Exactly the lines below, starting with the one containing "akademik, tata kelola" and going on through the one containing "ОСОБЕННОСТИ НАШЕГО ТЕСТИРОВАНИЯ", must be reproduced, both ends included, and no pictures with them.

-- Opening Marker --

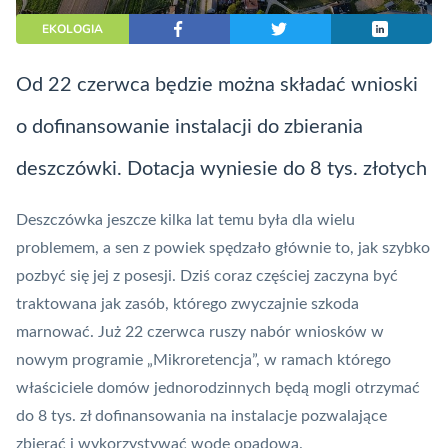
EKOLOGIA
Od 22 czerwca będzie można składać wnioski
o dofinansowanie instalacji do zbierania
deszczówki. Dotacja wyniesie do 8 tys. złotych
Deszczówka jeszcze kilka lat temu była dla wielu
problemem, a sen z powiek spędzało głównie to, jak szybko
pozbyć się jej z posesji. Dziś coraz częściej zaczyna być
traktowana jak zasób, którego zwyczajnie szkoda
marnować. Już 22 czerwca ruszy nabór wniosków w
nowym programie „Mikroretencja”, w ramach którego
właściciele domów jednorodzinnych będą mogli otrzymać
do 8 tys. zł dofinansowania na instalacje pozwalające
zbierać i wykorzystywać wodę opadową.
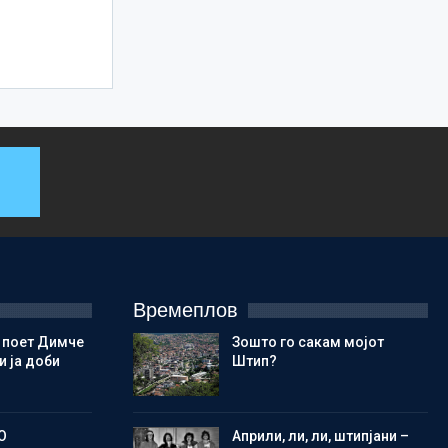
Времеплов
 поет Димче
Зошто го сакам мојот
 ја доби
Штип?
О
Aприли, ли, ли, штипјани –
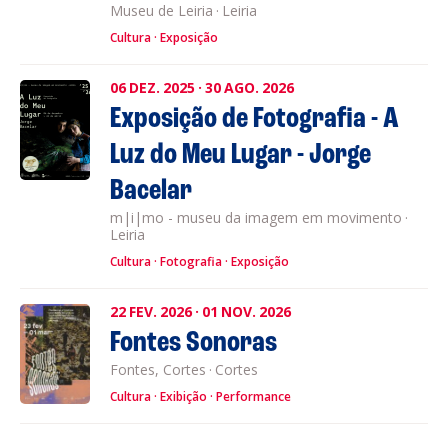
Museu de Leiria
·
Leiria
Cultura
Exposição
06
DEZ.
2025
·
30
AGO.
2026
Exposição de Fotografia - A
Luz do Meu Lugar - Jorge
Bacelar
m|i|mo - museu da imagem em movimento
·
Leiria
Cultura
Fotografia
Exposição
22
FEV.
2026
·
01
NOV.
2026
Fontes Sonoras
Fontes, Cortes
·
Cortes
Cultura
Exibição
Performance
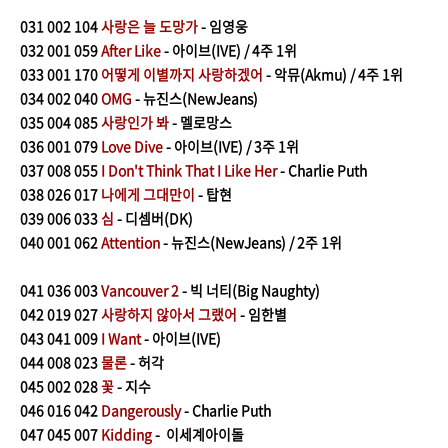
031
002 104
사랑은 늘 도망가
- 임영웅
032
001 059
After Like
- 아이브(IVE) / 4주 1위
033
001 170
어떻게 이별까지 사랑하겠어
- 악뮤(Akmu) / 4주 1위
​034
002 040
OMG
- 뉴진스(NewJeans)
035
004 085
사랑인가 봐
- 멜로망스
036
001 079
Love Dive
- 아이브(IVE) / 3주 1위
037
008 055
I Don't Think That I Like Her
- Charlie Puth
038
026 017
나에게 그대만이
- 탑현
039
006 033
심
- 디셈버(DK)
040
001
062
Attention
- 뉴진스(NewJeans) / 2주 1위
041
036 003
Vancouver 2
- 빅 너티(Big Naughty)
042
019 027
사랑하지 않아서 그랬어
- 임한별
043
041 009
I Want
- 아이브(IVE)
044
008 023
물론
- 허각
045
002 028
꽃
- 지수
046
016 042
Dangerously
- Charlie Puth
047
045 007
Kidding
- 이세계아이돌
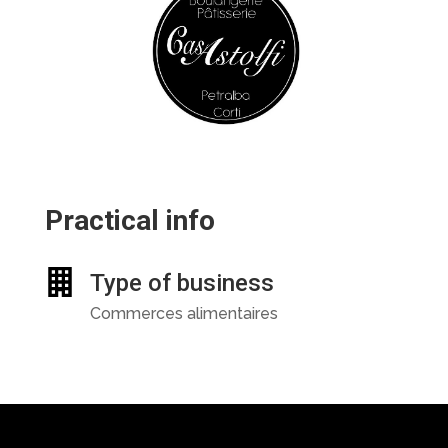
Practical info
Type of business
Commerces alimentaires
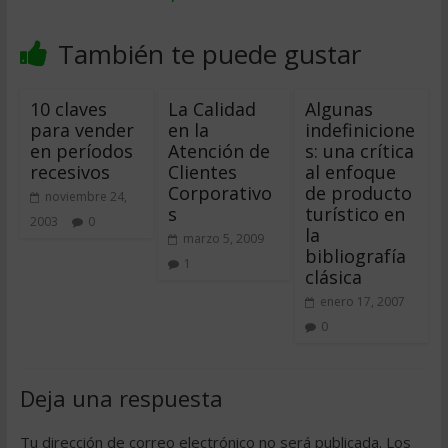
También te puede gustar
10 claves
La Calidad
Algunas
para vender
en la
indefinicione
en períodos
Atención de
s: una crítica
recesivos
Clientes
al enfoque
Corporativo
de producto
noviembre 24,
s
turístico en
2003
0
la
marzo 5, 2009
bibliografía
1
clásica
enero 17, 2007
0
Deja una respuesta
Tu dirección de correo electrónico no será publicada.
Los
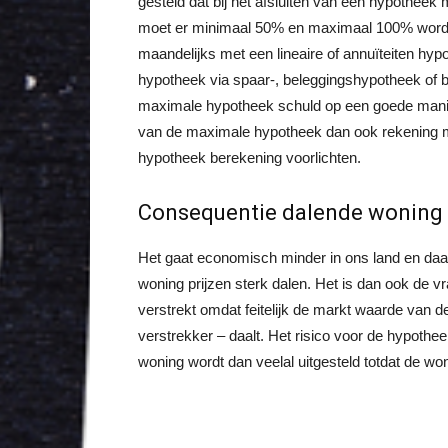
gesteld dat bij het afsluiten van een hypotheek 
moet er minimaal 50% en maximaal 100% worden 
maandelijks met een lineaire of annuïteiten hy
hypotheek via spaar-, beleggingshypotheek of 
maximale hypotheek schuld op een goede manier
van de maximale hypotheek dan ook rekening me
hypotheek berekening voorlichten.
Consequentie dalende woning
Het gaat economisch minder in ons land en daa
woning prijzen sterk dalen. Het is dan ook de 
verstrekt omdat feitelijk de markt waarde van 
verstrekker – daalt. Het risico voor de hypothe
woning wordt dan veelal uitgesteld totdat de won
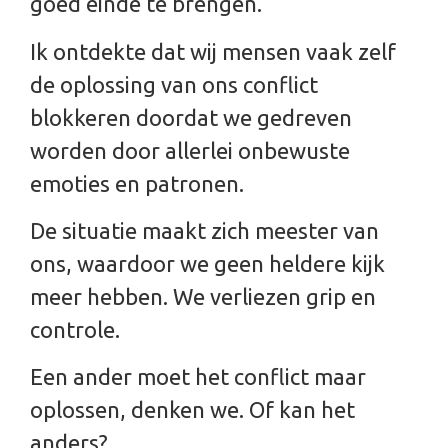
goed einde te brengen.
Ik ontdekte dat wij mensen vaak zelf
de oplossing van ons conflict
blokkeren doordat we gedreven
worden door allerlei onbewuste
emoties en patronen.
De situatie maakt zich meester van
ons, waardoor we geen heldere kijk
meer hebben. We verliezen grip en
controle.
Een ander moet het conflict maar
oplossen, denken we. Of kan het
anders?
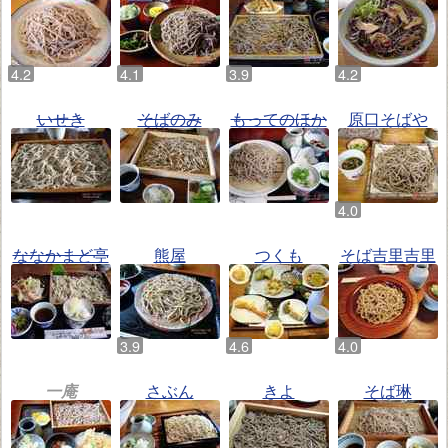
いせき
そばのみ
もってのほか
原口そばや
ななかまど亭
熊屋
つくも
そば吉里吉里
一庵
さぶん
きよ
そば琳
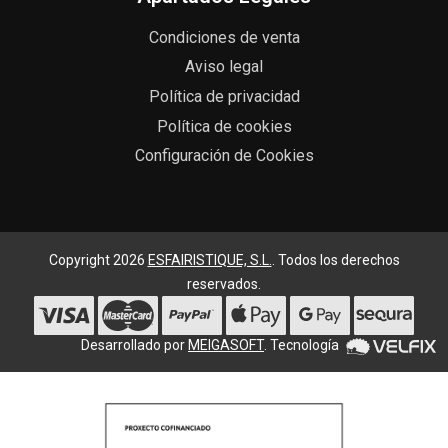
Condiciones de venta
Aviso legal
Política de privacidad
Política de cookies
Configuración de Cookies
Copyright 2026
ESFAIRISTIQUE, S.L.
. Todos los derechos
reservados.
Desarrollado por
MEIGASOFT
. Tecnología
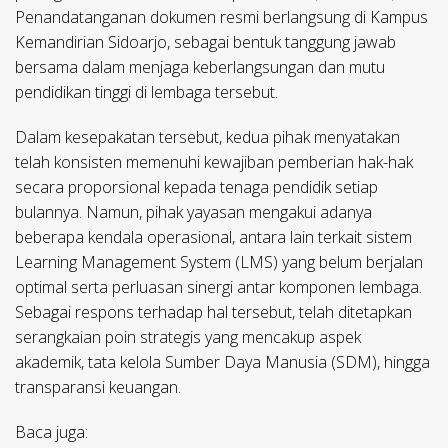
Penandatanganan dokumen resmi berlangsung di Kampus
Kemandirian Sidoarjo, sebagai bentuk tanggung jawab
bersama dalam menjaga keberlangsungan dan mutu
pendidikan tinggi di lembaga tersebut.
Dalam kesepakatan tersebut, kedua pihak menyatakan
telah konsisten memenuhi kewajiban pemberian hak-hak
secara proporsional kepada tenaga pendidik setiap
bulannya. Namun, pihak yayasan mengakui adanya
beberapa kendala operasional, antara lain terkait sistem
Learning Management System (LMS) yang belum berjalan
optimal serta perluasan sinergi antar komponen lembaga.
Sebagai respons terhadap hal tersebut, telah ditetapkan
serangkaian poin strategis yang mencakup aspek
akademik, tata kelola Sumber Daya Manusia (SDM), hingga
transparansi keuangan.
Baca juga:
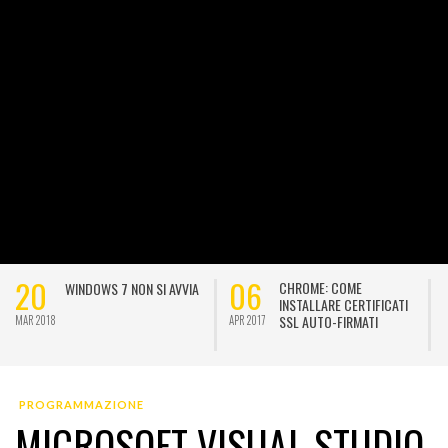
06
03
15
CHROME: COME
POSTFIX: COME
INSTALLARE CERTIFICATI
IDENTIFICARE UNO SCRIPT
SSL AUTO-FIRMATI
PHP CHE INVIA SPAM
 2017
APR 2017
FEB 201
PROGRAMMAZIONE
MICROSOFT VISUAL STUDIO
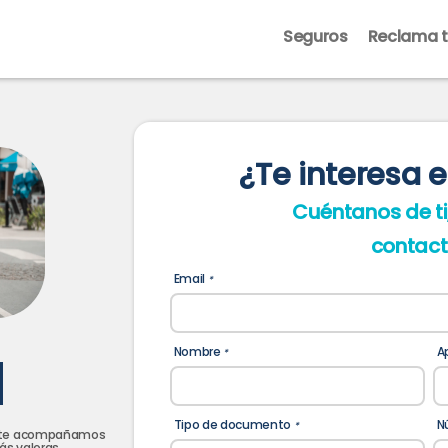
Seguros
Reclama t
¿Te interesa 
Cuéntanos de ti
contact
Email
*
Nombre
A
*
Tipo de documento
N
*
, te acompañamos
ás valoras.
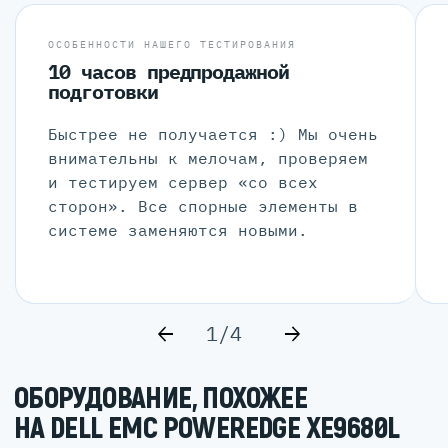
ОСОБЕННОСТИ НАШЕГО ТЕСТИРОВАНИЯ
10 часов предпродажной
подготовки
Быстрее не получается :) Мы очень
внимательны к мелочам, проверяем
и тестируем сервер «со всех
сторон». Все спорные элементы в
системе заменяются новыми.
1/4
ОБОРУДОВАНИЕ, ПОХОЖЕЕ
НА DELL EMC POWEREDGE XE9680L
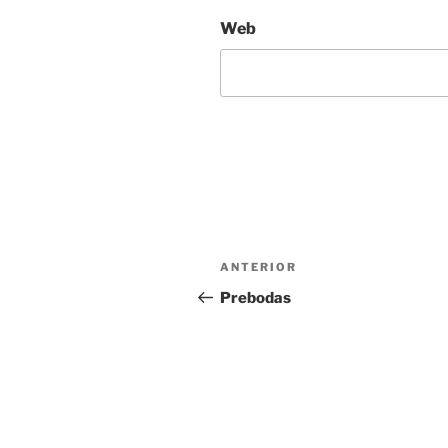
Web
Navegación
Entrada
ANTERIOR
de
anterior:
Prebodas
entradas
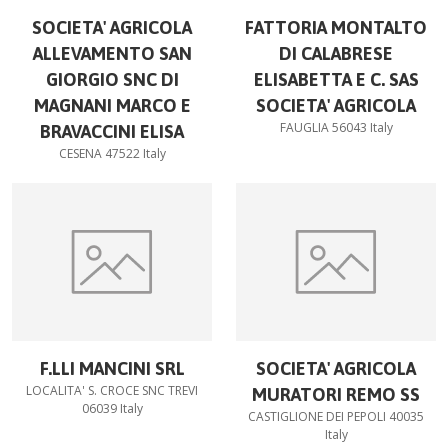
SOCIETA' AGRICOLA
FATTORIA MONTALTO
ALLEVAMENTO SAN
DI CALABRESE
GIORGIO SNC DI
ELISABETTA E C. SAS
MAGNANI MARCO E
SOCIETA' AGRICOLA
FAUGLIA 56043 Italy
BRAVACCINI ELISA
CESENA 47522 Italy
F.LLI MANCINI SRL
SOCIETA' AGRICOLA
LOCALITA' S. CROCE SNC TREVI
MURATORI REMO SS
06039 Italy
CASTIGLIONE DEI PEPOLI 40035
Italy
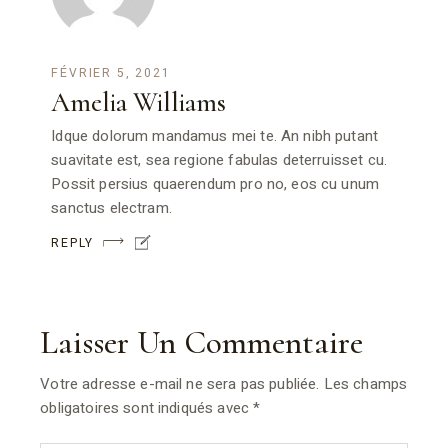
FÉVRIER 5, 2021
Amelia Williams
Idque dolorum mandamus mei te. An nibh putant
suavitate est, sea regione fabulas deterruisset cu.
Possit persius quaerendum pro no, eos cu unum
sanctus electram.
REPLY
Laisser Un Commentaire
Votre adresse e-mail ne sera pas publiée.
Les champs
obligatoires sont indiqués avec
*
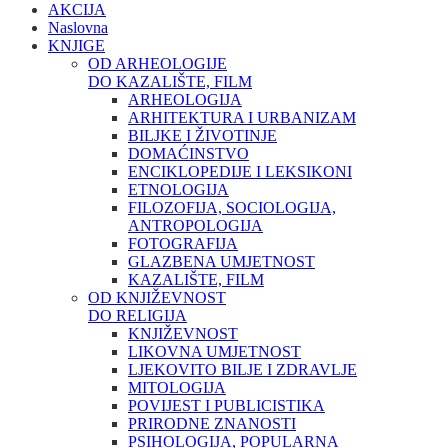
AKCIJA
Naslovna
KNJIGE
OD ARHEOLOGIJE
DO KAZALIŠTE, FILM
ARHEOLOGIJA
ARHITEKTURA I URBANIZAM
BILJKE I ŽIVOTINJE
DOMAĆINSTVO
ENCIKLOPEDIJE I LEKSIKONI
ETNOLOGIJA
FILOZOFIJA, SOCIOLOGIJA,
ANTROPOLOGIJA
FOTOGRAFIJA
GLAZBENA UMJETNOST
KAZALIŠTE, FILM
OD KNJIŽEVNOST
DO RELIGIJA
KNJIŽEVNOST
LIKOVNA UMJETNOST
LJEKOVITO BILJE I ZDRAVLJE
MITOLOGIJA
POVIJEST I PUBLICISTIKA
PRIRODNE ZNANOSTI
PSIHOLOGIJA, POPULARNA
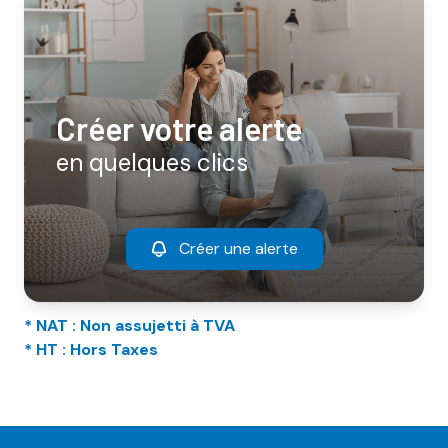
Créer votre alerte
en quelques clics
Créer une alerte
* NAT : Non assujetti à TVA
* HT : Hors Taxes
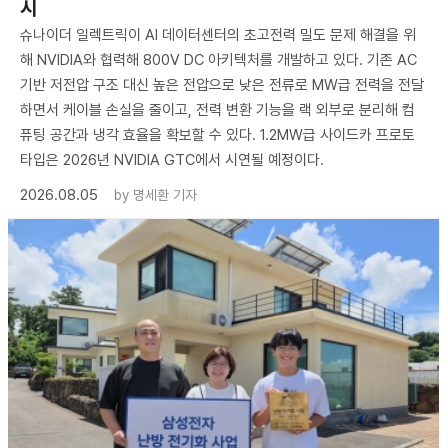
시
슈나이더 일렉트릭이 AI 데이터센터의 초고전력 밀도 문제 해결을 위
해 NVIDIA와 협력해 800V DC 아키텍처를 개발하고 있다. 기존 AC
기반 저전압 구조 대신 높은 전압으로 낮은 전류로 MW급 전력을 전달
하면서 케이블 손실을 줄이고, 전력 변환 기능을 랙 외부로 분리해 컴
퓨팅 공간과 냉각 효율을 확보할 수 있다. 1.2MW급 사이드카 프로토
타입은 2026년 NVIDIA GTC에서 시연될 예정이다.
2026.08.05
by
명세환 기자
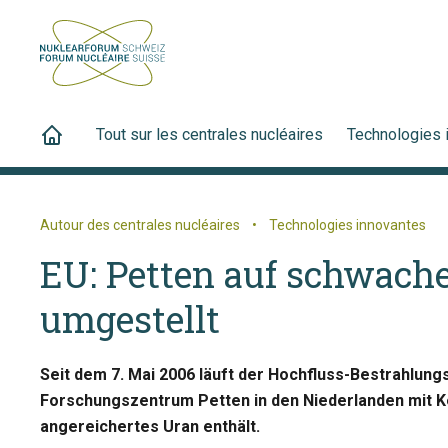
Tout sur les centrales nucléaires
Technologies 
Autour des centrales nucléaires
•
Technologies innovantes
EU: Petten auf schwach
umgestellt
Seit dem 7. Mai 2006 läuft der Hochfluss-Bestrahlu
Forschungszentrum Petten in den Niederlanden mit K
angereichertes Uran enthält.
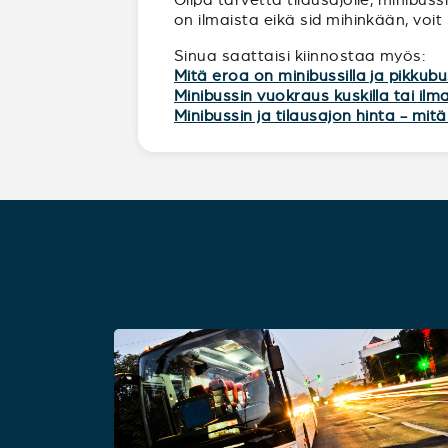
on ilmaista eikä sid mihinkään, voit
Sinua saattaisi kiinnostaa myös:
Mitä eroa on minibussilla ja pikkubu
Minibussin vuokraus kuskilla tai ilm
Minibussin ja tilausajon hinta - mi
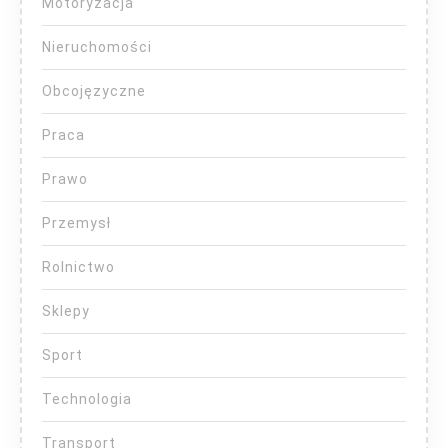
Motoryzacja
Nieruchomości
Obcojęzyczne
Praca
Prawo
Przemysł
Rolnictwo
Sklepy
Sport
Technologia
Transport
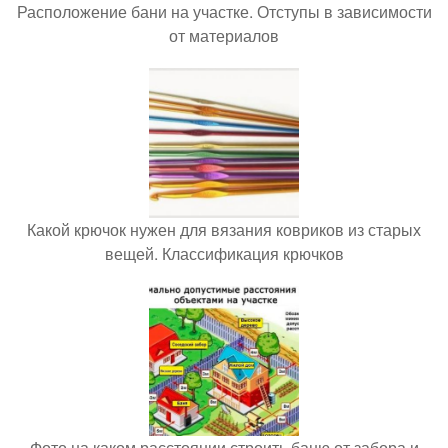
Расположение бани на участке. Отступы в зависимости
от материалов
Какой крючок нужен для вязания ковриков из старых
вещей. Классификация крючков
Фото на каком расстоянии строить баню от забора и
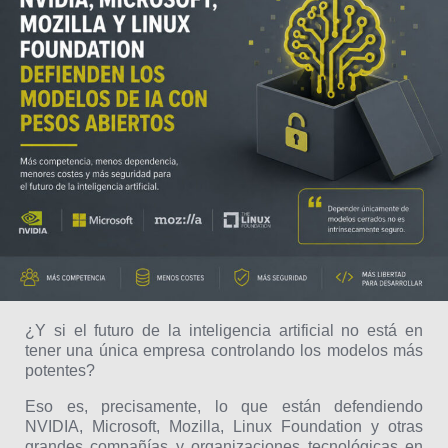
¿Y si el futuro de la inteligencia artificial no está en
tener una única empresa controlando los modelos más
potentes?
Eso es, precisamente, lo que están defendiendo
NVIDIA, Microsoft, Mozilla, Linux Foundation y otras
grandes compañías y organizaciones tecnológicas en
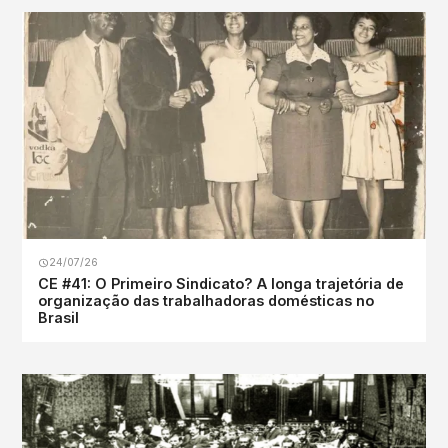
24/07/26
CE #41: O Primeiro Sindicato? A longa trajetória de
organização das trabalhadoras domésticas no
Brasil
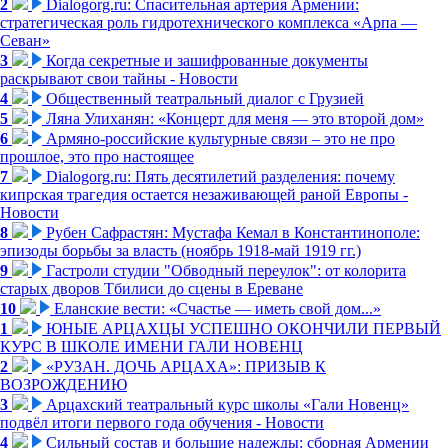
2
Dialogorg.ru: Спасительная артерия Армении:
стратегическая роль гидротехнического комплекса «Арпа —
Севан»
3
Когда секретные и зашифрованные документы
раскрывают свои тайны - Новости
4
Общественный театральный диалог с Грузией
5
Ляна Улиханян: «Концерт для меня — это второй дом»
6
Армяно-российские культурные связи – это не про
прошлое, это про настоящее
7
Dialogorg.ru: Пять десятилетий разделения: почему
кипрская трагедия остается незаживающей раной Европы -
Новости
8
Рубен Сафрастян: Мустафа Кемал в Константинополе:
эпизоды борьбы за власть (ноябрь 1918-май 1919 гг.)
9
Гастроли студии "Обводный переулок": от колорита
старых дворов Тбилиси до сцены в Ереване
10
Еланские вести: «Счастье — иметь свой дом...»
1
ЮНЫЕ АРЦАХЦЫ УСПЕШНО ОКОНЧИЛИ ПЕРВЫЙ
КУРС В ШКОЛЕ ИМЕНИ ГАЛИ НОВЕНЦ
2
«РУЗАН. ДОЧЬ АРЦАХА»: ПРИЗЫВ К
ВОЗРОЖДЕНИЮ
3
Арцахский театральный курс школы «Гали Новенц»
подвёл итоги первого года обучения - Новости
4
Сильный состав и большие надежды: сборная Армении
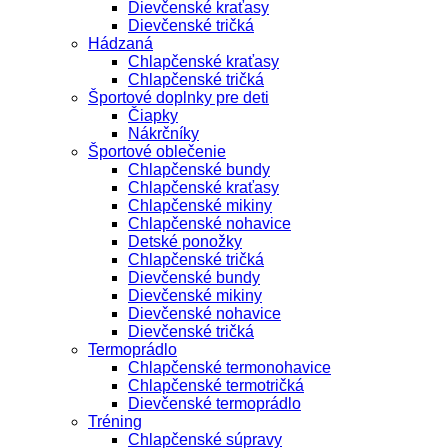
Dievčenské kraťasy
Dievčenské tričká
Hádzaná
Chlapčenské kraťasy
Chlapčenské tričká
Športové doplnky pre deti
Čiapky
Nákrčníky
Športové oblečenie
Chlapčenské bundy
Chlapčenské kraťasy
Chlapčenské mikiny
Chlapčenské nohavice
Detské ponožky
Chlapčenské tričká
Dievčenské bundy
Dievčenské mikiny
Dievčenské nohavice
Dievčenské tričká
Termoprádlo
Chlapčenské termonohavice
Chlapčenské termotričká
Dievčenské termoprádlo
Tréning
Chlapčenské súpravy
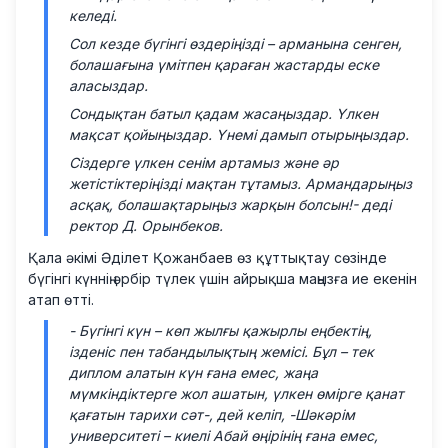
келеді.
Сол кезде бүгінгі өздеріңізді – арманына сенген,
болашағына үмітпен қараған жастарды еске
аласыздар.
Сондықтан батыл қадам жасаңыздар. Үлкен
мақсат қойыңыздар. Үнемі дамып отырыңыздар.
Сіздерге үлкен сенім артамыз және әр
жетістіктеріңізді мақтан тұтамыз. Армандарыңыз
асқақ, болашақтарыңыз жарқын болсын!-
деді
ректор Д. Орынбеков.
Қала әкімі Әділет Қожанбаев өз құттықтау сөзінде
бүгінгі күннің әрбір түлек үшін айрықша маңызға ие екенін
атап өтті.
- Бүгінгі күн – көп жылғы қажырлы еңбектің,
ізденіс пен табандылықтың жемісі. Бұл – тек
диплом алатын күн ғана емес, жаңа
мүмкіндіктерге жол ашатын, үлкен өмірге қанат
қағатын тарихи сәт-, дей келіп, -Шәкәрім
университеті – киелі Абай өңірінің ғана емес,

-- Closing Marker --

> [Exercise solution]
akademik, tata kelola Sumber Daya Manusia (SDM), hingga
transparansi keuangan.
Baca juga:
06
03
15
CHROME: COME
POSTFIX: COME
INSTALLARE CERTIFICATI
IDENTIFICARE UNO SCRIPT
SSL AUTO-FIRMATI
PHP CHE INVIA SPAM
 2017
APR 2017
FEB 201
PROGRAMMAZIONE
MICROSOFT VISUAL STUDIO
Seguros
Reclama t
¿Te interesa 
Cuéntanos de ti
contact
Email
*
Nombre
A
*
Tipo de documento
N
*
, te acompañamos
ás valoras.
ОСОБЕННОСТИ НАШЕГО ТЕСТИРОВАНИЯ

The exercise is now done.